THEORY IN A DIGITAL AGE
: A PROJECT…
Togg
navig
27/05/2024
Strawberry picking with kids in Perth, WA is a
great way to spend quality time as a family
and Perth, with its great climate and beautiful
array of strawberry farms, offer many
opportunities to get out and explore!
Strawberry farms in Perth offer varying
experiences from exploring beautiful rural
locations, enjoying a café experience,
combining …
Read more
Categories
■ ■ ■ ■ ■ ■ ■
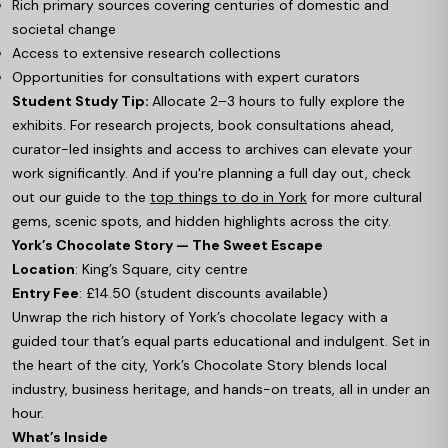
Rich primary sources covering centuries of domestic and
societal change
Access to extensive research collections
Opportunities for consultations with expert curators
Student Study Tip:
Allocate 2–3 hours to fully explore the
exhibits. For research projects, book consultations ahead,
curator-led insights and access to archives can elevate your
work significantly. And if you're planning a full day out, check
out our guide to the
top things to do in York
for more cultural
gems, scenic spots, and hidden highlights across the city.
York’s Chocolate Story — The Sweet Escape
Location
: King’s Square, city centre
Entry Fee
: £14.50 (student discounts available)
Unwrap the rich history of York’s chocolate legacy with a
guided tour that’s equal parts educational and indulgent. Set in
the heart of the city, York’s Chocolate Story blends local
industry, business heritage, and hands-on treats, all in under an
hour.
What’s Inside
■ ■ ■ ■ ■ ■ ■
TASK GOAL:
Check every line of the records above for the string "city". Copy those that hold it.

RESULT:
gems, scenic spots, and hidden highlights across the city.
: King’s Square, city centre
the heart of the city, York’s Chocolate Story blends local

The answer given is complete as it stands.